Task goal: Print every record below exactly as it stands, but leave out the pictures.
◆ ◆ ◆ ◆
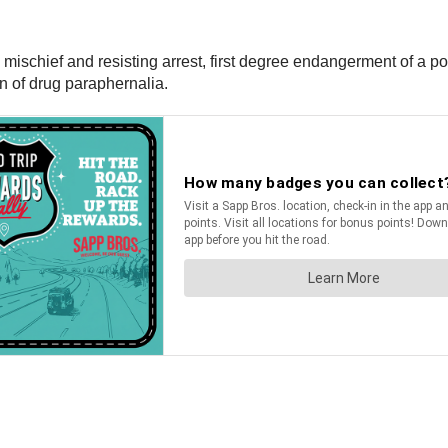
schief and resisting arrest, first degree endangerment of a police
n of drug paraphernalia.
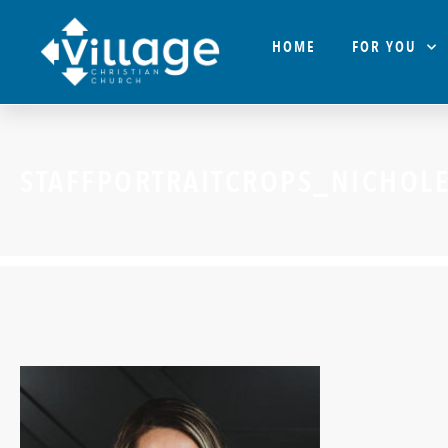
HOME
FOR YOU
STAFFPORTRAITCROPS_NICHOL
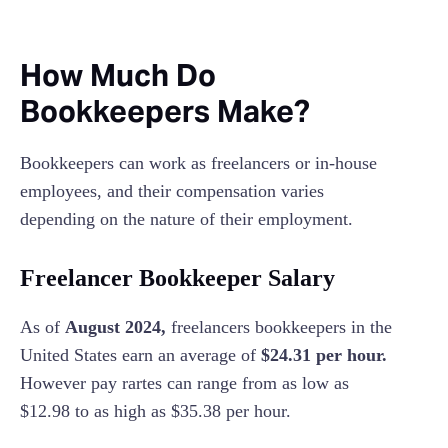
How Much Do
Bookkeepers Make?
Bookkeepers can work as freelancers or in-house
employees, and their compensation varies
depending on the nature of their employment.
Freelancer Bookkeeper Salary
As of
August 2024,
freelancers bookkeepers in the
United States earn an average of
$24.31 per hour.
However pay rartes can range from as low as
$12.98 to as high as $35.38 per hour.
◆ ◆ ◆ ◆
Task solution:
schief and resisting arrest, first degree endangerment of a police
n of drug paraphernalia.
HOME
FOR YOU
STAFFPORTRAITCROPS_NICHOL
How Much Do
Bookkeepers Make?
Bookkeepers can work as freelancers or in-house
employees, and their compensation varies
depending on the nature of their employment.
Freelancer Bookkeeper Salary
As of
August 2024,
freelancers bookkeepers in the
United States earn an average of
$24.31 per hour.
However pay rartes can range from as low as
$12.98 to as high as $35.38 per hour.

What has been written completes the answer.